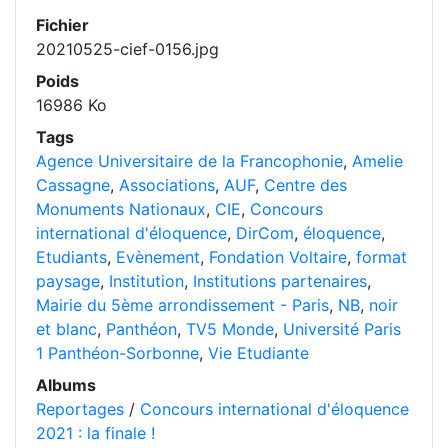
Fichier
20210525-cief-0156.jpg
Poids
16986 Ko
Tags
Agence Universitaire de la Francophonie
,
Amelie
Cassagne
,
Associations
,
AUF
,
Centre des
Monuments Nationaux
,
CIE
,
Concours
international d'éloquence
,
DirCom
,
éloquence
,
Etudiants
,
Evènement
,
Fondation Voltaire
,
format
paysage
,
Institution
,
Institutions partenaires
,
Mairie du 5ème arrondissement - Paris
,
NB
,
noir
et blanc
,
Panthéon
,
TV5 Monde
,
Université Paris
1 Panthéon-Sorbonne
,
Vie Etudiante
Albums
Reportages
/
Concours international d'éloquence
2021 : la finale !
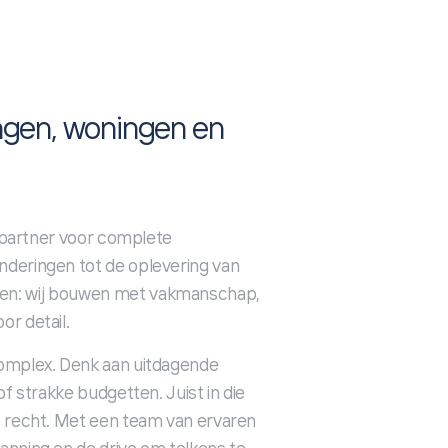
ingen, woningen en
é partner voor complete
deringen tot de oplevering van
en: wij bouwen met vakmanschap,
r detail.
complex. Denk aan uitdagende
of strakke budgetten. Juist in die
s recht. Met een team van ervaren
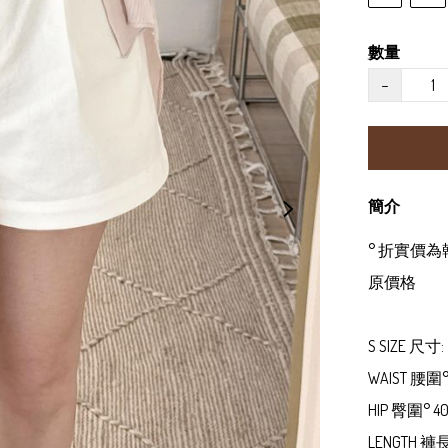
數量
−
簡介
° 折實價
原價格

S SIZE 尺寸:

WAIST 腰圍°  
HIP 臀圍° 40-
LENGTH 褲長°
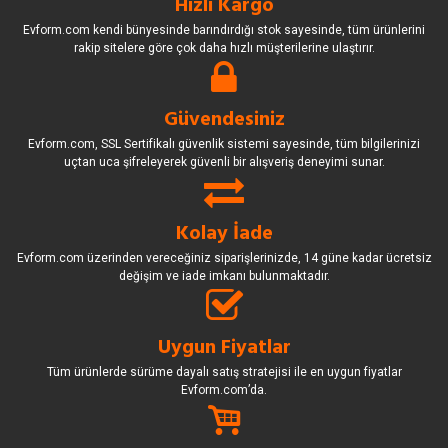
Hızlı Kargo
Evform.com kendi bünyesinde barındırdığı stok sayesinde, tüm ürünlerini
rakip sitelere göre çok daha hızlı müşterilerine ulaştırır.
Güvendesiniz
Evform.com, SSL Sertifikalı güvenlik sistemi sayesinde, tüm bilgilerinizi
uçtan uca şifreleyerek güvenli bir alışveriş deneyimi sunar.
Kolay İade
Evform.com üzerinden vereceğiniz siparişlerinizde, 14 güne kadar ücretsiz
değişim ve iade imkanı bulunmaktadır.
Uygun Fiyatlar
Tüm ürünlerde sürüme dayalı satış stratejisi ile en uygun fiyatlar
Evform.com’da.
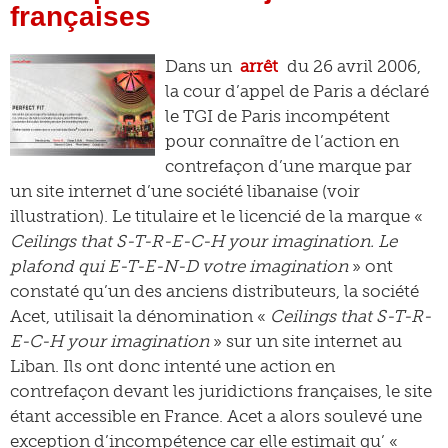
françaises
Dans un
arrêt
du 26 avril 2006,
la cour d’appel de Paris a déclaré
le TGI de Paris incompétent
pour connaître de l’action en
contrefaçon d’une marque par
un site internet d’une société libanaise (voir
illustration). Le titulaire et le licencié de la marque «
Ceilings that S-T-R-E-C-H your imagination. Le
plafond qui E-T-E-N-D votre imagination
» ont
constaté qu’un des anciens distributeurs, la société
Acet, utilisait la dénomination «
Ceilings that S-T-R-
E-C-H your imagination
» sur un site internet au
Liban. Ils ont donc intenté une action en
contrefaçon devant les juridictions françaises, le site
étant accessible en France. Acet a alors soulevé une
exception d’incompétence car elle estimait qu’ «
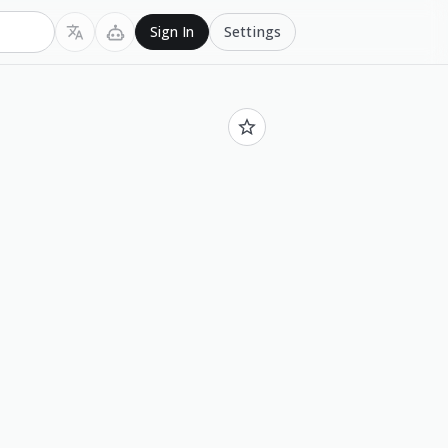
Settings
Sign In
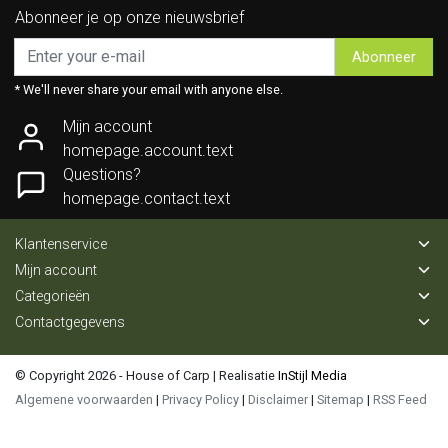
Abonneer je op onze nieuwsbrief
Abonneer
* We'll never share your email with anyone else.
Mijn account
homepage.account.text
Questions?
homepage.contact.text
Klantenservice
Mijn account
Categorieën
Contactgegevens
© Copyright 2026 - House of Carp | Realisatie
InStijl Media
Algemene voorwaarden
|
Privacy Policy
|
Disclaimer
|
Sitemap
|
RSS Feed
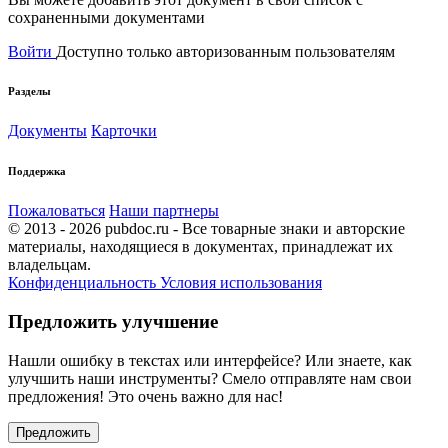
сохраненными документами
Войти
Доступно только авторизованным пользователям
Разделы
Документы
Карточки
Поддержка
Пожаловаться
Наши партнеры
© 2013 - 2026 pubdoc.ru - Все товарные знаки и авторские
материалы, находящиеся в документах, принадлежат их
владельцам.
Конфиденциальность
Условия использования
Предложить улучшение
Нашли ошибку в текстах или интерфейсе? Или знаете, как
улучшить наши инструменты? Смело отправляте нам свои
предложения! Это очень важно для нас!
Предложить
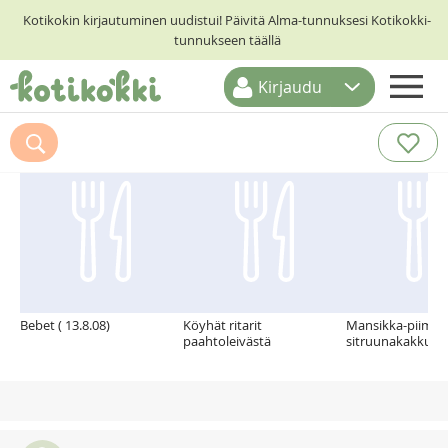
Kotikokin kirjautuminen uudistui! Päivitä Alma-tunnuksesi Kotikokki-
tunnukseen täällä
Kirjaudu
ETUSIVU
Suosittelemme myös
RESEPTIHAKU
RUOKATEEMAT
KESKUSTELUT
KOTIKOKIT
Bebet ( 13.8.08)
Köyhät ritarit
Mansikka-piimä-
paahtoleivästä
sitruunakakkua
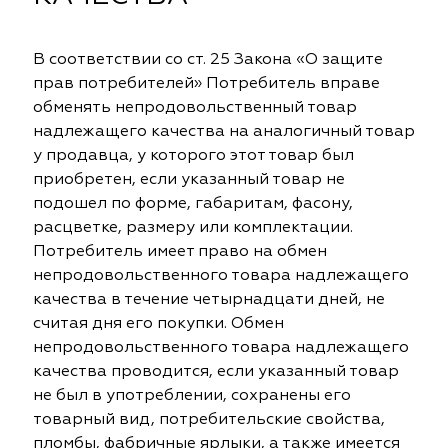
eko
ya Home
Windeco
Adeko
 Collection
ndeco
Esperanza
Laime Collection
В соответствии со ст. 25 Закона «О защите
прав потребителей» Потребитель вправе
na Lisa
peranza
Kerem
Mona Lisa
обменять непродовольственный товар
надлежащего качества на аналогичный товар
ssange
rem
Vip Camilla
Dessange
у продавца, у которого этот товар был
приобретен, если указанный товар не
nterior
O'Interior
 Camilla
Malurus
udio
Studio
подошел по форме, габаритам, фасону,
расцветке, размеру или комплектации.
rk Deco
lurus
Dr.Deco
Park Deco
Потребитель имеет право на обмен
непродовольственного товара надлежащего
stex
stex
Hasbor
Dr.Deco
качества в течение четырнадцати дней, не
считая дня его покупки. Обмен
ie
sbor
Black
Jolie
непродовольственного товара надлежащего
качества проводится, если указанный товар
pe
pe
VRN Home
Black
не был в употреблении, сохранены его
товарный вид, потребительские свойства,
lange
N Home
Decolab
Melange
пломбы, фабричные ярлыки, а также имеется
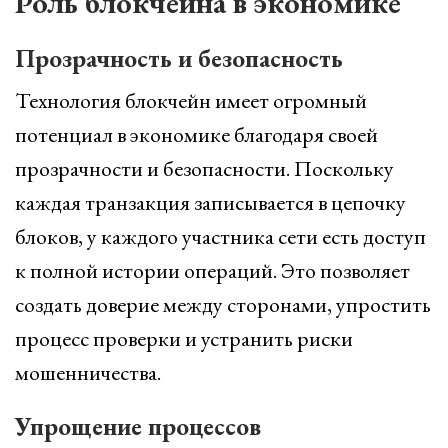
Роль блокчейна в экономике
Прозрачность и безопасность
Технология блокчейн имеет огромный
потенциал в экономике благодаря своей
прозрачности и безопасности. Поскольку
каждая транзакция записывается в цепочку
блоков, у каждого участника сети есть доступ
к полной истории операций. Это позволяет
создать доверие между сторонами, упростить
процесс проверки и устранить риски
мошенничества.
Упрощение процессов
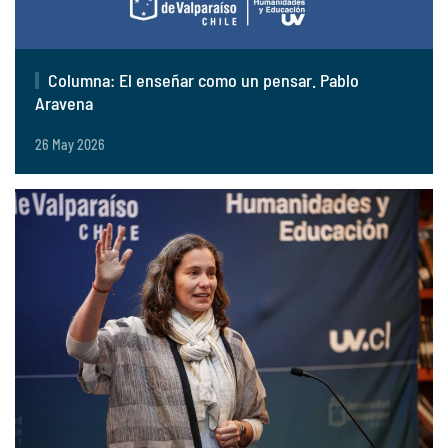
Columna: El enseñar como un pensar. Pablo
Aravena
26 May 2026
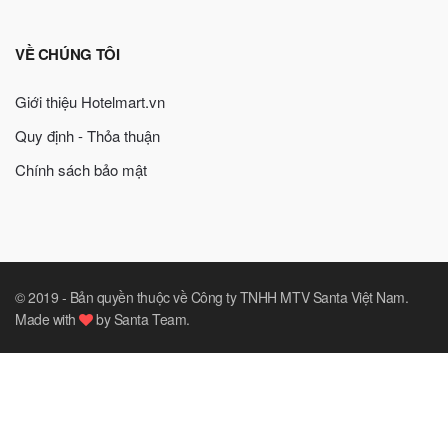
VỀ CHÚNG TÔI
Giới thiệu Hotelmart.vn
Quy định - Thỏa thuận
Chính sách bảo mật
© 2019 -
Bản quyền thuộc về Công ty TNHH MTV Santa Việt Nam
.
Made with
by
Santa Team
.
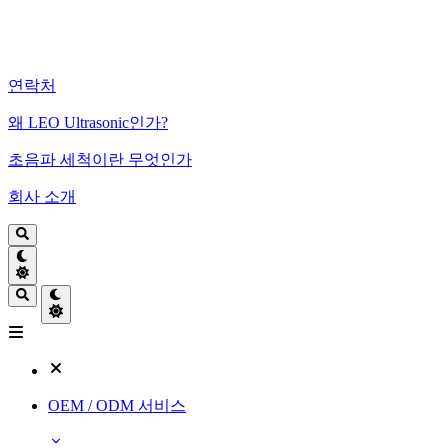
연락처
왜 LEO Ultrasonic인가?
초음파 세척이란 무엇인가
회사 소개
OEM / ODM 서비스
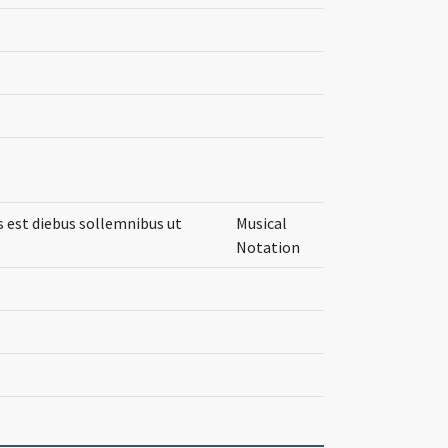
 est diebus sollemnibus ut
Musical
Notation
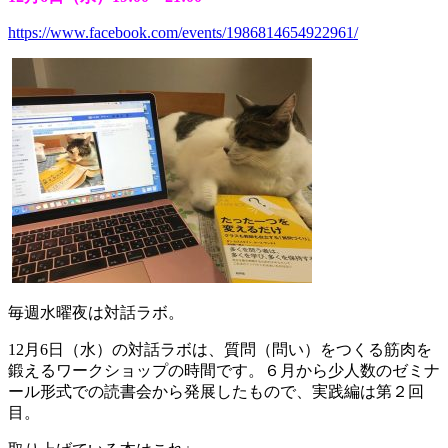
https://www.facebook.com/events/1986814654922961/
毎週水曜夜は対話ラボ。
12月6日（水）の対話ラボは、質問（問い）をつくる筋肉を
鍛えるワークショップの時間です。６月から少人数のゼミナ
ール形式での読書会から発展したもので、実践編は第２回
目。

--------------------------------

▶ **About this task**
Whenever the word "Concours" appears in a line of the listing, copy out that line.

▶ **Exercise solution**
Concours
Concours international d'éloquence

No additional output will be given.